Here are some tactics to consider:

1. Evaluate the patient: 

Assess the patient's vital signs, level of consciousness, and any associated symptoms such as chest pain, shortness of breath, or dizziness. This will help determine the urgency of the situation.

2. Obtain a detailed history: 

Inquire about any previous cardiac conditions, risk factors for heart disease, and any recent changes in medication or medical conditions that could contribute to left bundle branch block (LBBB).

3. Perform a physical examination: 

Conduct a thorough examination to identify any signs of heart failure, ischemia, or other cardiac abnormalities. Look for additional clues that may suggest an underlying cause for LBBB.

4. Consider acute coronary syndrome (ACS): 

LBBB can be associated with ACS, especially if the patient presents with chest pain or other symptoms suggestive of myocardial ischemia. If ACS is suspected, initiate appropriate management protocols such as administering aspirin and obtaining urgent cardiology consultation.

5. Evaluate for reversible causes: 

Certain conditions can cause transient LBBB that may resolve once the underlying cause is treated. These include electrolyte imbalances (e.g., hyperkalemia), myocarditis, drug toxicity (e.g., certain antiarrhythmics), and acute pulmonary embolism. Addressing these underlying causes may alleviate LBBB.
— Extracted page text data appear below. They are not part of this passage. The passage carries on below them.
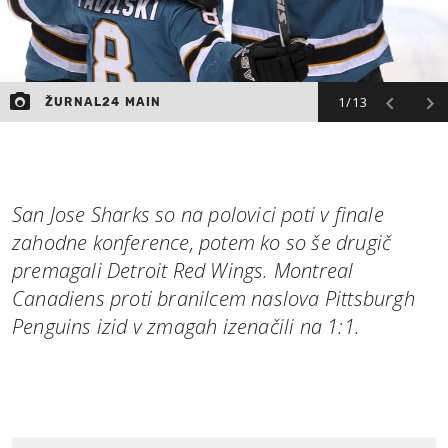
1/13
ŽURNAL24 MAIN
San Jose Sharks so na polovici poti v finale
zahodne konference, potem ko so še drugič
premagali Detroit Red Wings. Montreal
Canadiens proti branilcem naslova Pittsburgh
Penguins izid v zmagah izenačili na 1:1.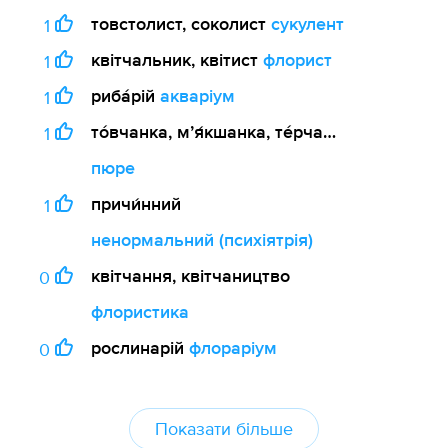
товстолист, соколист
сукулент
1
квітчальник, квітист
флорист
1
риба́рій
акваріум
1
то́вчанка, мʼя́кшанка, те́рчанка
1
пюре
причи́нний
1
ненормальний (психіятрія)
квітчання, квітчаництво
0
флористика
рослинарій
флораріум
0
Показати більше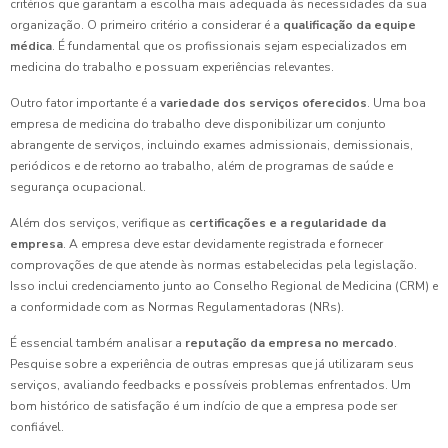
critérios que garantam a escolha mais adequada às necessidades da sua
organização. O primeiro critério a considerar é a
qualificação da equipe
médica
. É fundamental que os profissionais sejam especializados em
medicina do trabalho e possuam experiências relevantes.
Outro fator importante é a
variedade dos serviços oferecidos
. Uma boa
empresa de medicina do trabalho deve disponibilizar um conjunto
abrangente de serviços, incluindo exames admissionais, demissionais,
periódicos e de retorno ao trabalho, além de programas de saúde e
segurança ocupacional.
Além dos serviços, verifique as
certificações e a regularidade da
empresa
. A empresa deve estar devidamente registrada e fornecer
comprovações de que atende às normas estabelecidas pela legislação.
Isso inclui credenciamento junto ao Conselho Regional de Medicina (CRM) e
a conformidade com as Normas Regulamentadoras (NRs).
É essencial também analisar a
reputação da empresa no mercado
.
Pesquise sobre a experiência de outras empresas que já utilizaram seus
serviços, avaliando feedbacks e possíveis problemas enfrentados. Um
bom histórico de satisfação é um indício de que a empresa pode ser
confiável.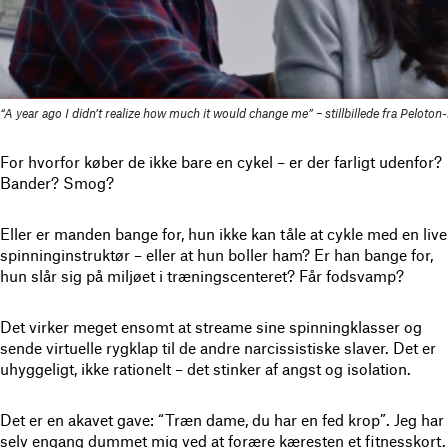
“A year ago I didn’t realize how much it would change me” – stillbillede fra Peloto
For hvorfor køber de ikke bare en cykel – er der farligt udenfor?
Bander? Smog?
Eller er manden bange for, hun ikke kan tåle at cykle med en live
spinninginstruktør – eller at hun boller ham? Er han bange for,
hun slår sig på miljøet i træningscenteret? Får fodsvamp?
Det virker meget ensomt at streame sine spinningklasser og
sende virtuelle rygklap til de andre narcissistiske slaver. Det er
uhyggeligt, ikke rationelt – det stinker af angst og isolation.
Det er en akavet gave: “Træn dame, du har en fed krop”. Jeg har
selv engang dummet mig ved at forære kæresten et fitnesskort.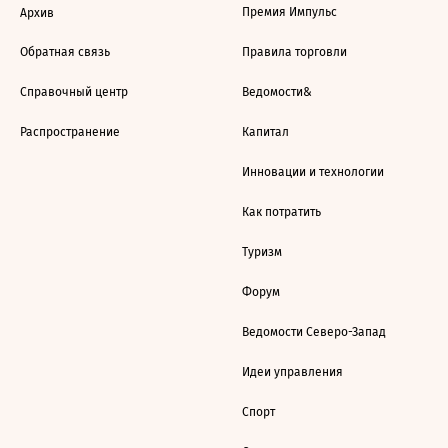
Премия Импульс
Архив
Обратная связь
Правила торговли
Справочный центр
Ведомости&
Распространение
Капитал
Инновации и технологии
Как потратить
Туризм
Форум
Ведомости Северо-Запад
Идеи управления
Спорт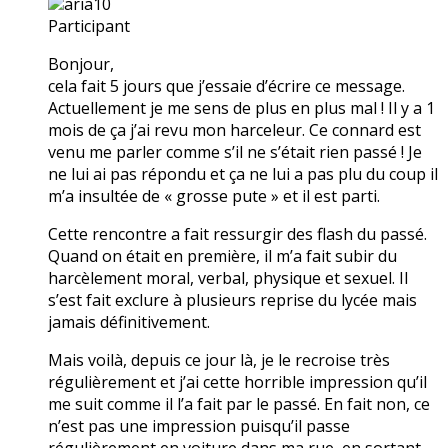
aria10
Participant
Bonjour,
cela fait 5 jours que j’essaie d’écrire ce message.
Actuellement je me sens de plus en plus mal ! Il y a 1
mois de ça j’ai revu mon harceleur. Ce connard est
venu me parler comme s’il ne s’était rien passé ! Je
ne lui ai pas répondu et ça ne lui a pas plu du coup il
m’a insultée de « grosse pute » et il est parti.
Cette rencontre a fait ressurgir des flash du passé.
Quand on était en première, il m’a fait subir du
harcèlement moral, verbal, physique et sexuel. Il
s’est fait exclure à plusieurs reprise du lycée mais
jamais définitivement.
Mais voilà, depuis ce jour là, je le recroise très
régulièrement et j’ai cette horrible impression qu’il
me suit comme il l’a fait par le passé. En fait non, ce
n’est pas une impression puisqu’il passe
régulièrement en voiture dans ma rue, en sortant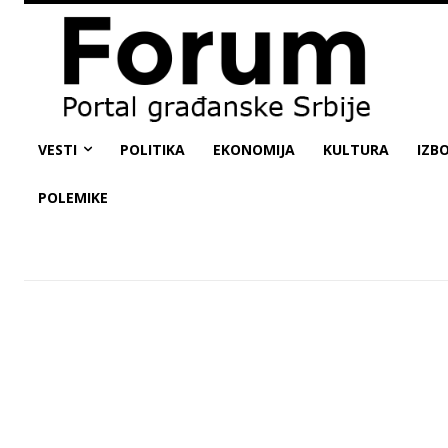
VESTI
POLITIKA
EKONOMIJA
KULTURA
IZBO
POLEMIKE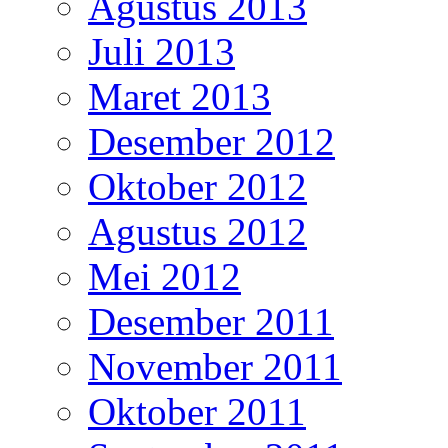
Agustus 2013
Juli 2013
Maret 2013
Desember 2012
Oktober 2012
Agustus 2012
Mei 2012
Desember 2011
November 2011
Oktober 2011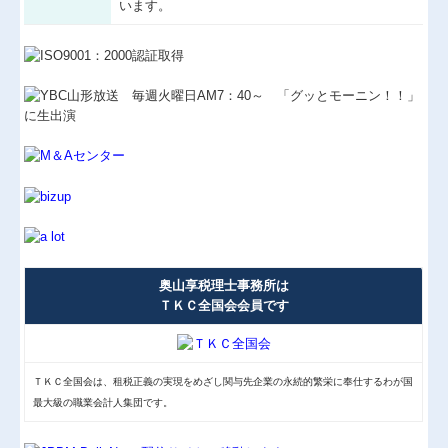
います。
奥山享税理士事務所は
ＴＫＣ全国会会員です
ＴＫＣ全国会は、租税正義の実現をめざし関与先企業の永続的繁栄に奉仕するわが国
最大級の職業会計人集団です。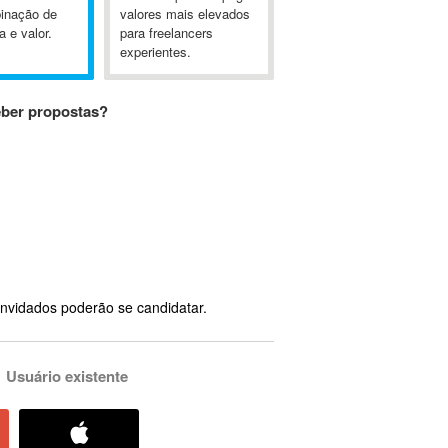
inação de
valores mais elevados
a e valor.
para freelancers
experientes.
eber propostas?
nvidados poderão se candidatar.
Usuário existente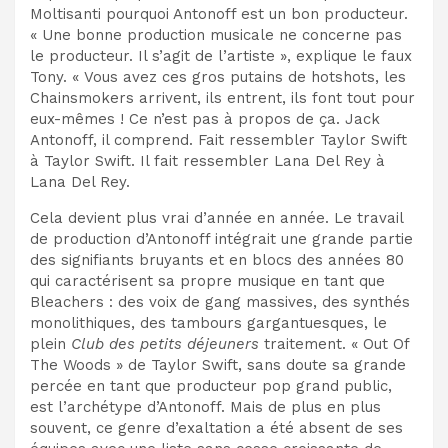
Moltisanti pourquoi Antonoff est un bon producteur.
« Une bonne production musicale ne concerne pas
le producteur. Il s’agit de l’artiste », explique le faux
Tony. « Vous avez ces gros putains de hotshots, les
Chainsmokers arrivent, ils entrent, ils font tout pour
eux-mêmes ! Ce n’est pas à propos de ça. Jack
Antonoff, il comprend. Fait ressembler Taylor Swift
à Taylor Swift. Il fait ressembler Lana Del Rey à
Lana Del Rey.
Cela devient plus vrai d’année en année. Le travail
de production d’Antonoff intégrait une grande partie
des signifiants bruyants et en blocs des années 80
qui caractérisent sa propre musique en tant que
Bleachers : des voix de gang massives, des synthés
monolithiques, des tambours gargantuesques, le
plein
Club des petits déjeuners
traitement. « Out Of
The Woods » de Taylor Swift, sans doute sa grande
percée en tant que producteur pop grand public,
est l’archétype d’Antonoff. Mais de plus en plus
souvent, ce genre d’exaltation a été absent de ses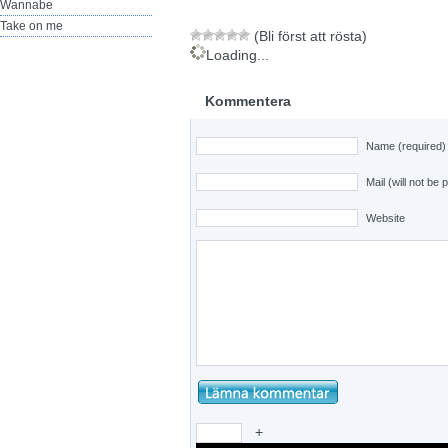
Wannabe
Take on me
(Bli först att rösta)
Loading...
Kommentera
Name (required)
Mail (will not be 
Website
+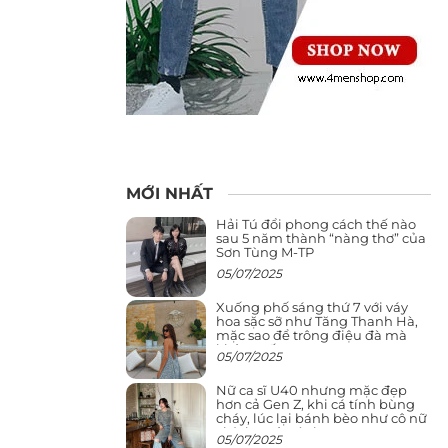
MỚI NHẤT
Hải Tú đổi phong cách thế nào
sau 5 năm thành “nàng thơ” của
Sơn Tùng M-TP
05/07/2025
Xuống phố sáng thứ 7 với váy
hoa sặc sỡ như Tăng Thanh Hà,
mặc sao để trông điệu đà mà
không sến
05/07/2025
Nữ ca sĩ U40 nhưng mặc đẹp
hơn cả Gen Z, khi cá tính bùng
cháy, lúc lại bánh bèo như cô nữ
chính ngôn tình
05/07/2025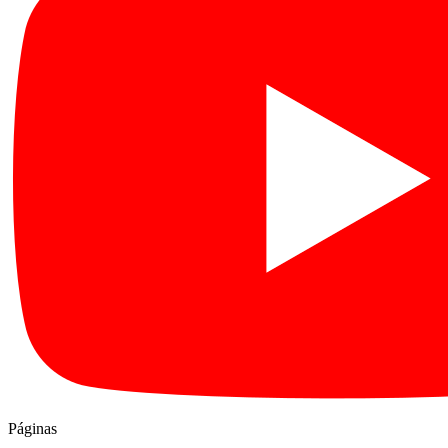
Páginas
6. Assess for chronic causes: 

Chronic conditions like hypertension, cardiomyopathy, valvular heart disease, and previous myocardial infarction can lead to LBBB. Determine if these conditions are present and manage them accordingly.

7. Consider further investigations: 

Depending on the clinical scenario and suspected etiology of LBBB, additional tests may be warranted such as cardiac enzymes (to rule out myocardial infarction), echocardiography (to assess cardiac function), stress testing (to evaluate ischemia), or coronary angiography (if significant coronary artery disease is suspected).

8. Consult a cardiologist: 

Given the complexity of managing LBBB and its potential underlying causes, involving a cardiologist early in the management process is advisable for further evaluation and guidance on treatment options.

Remember that each case is unique, so individualized management plans should be developed based on the patient's specific clinical presentation and underlying conditions.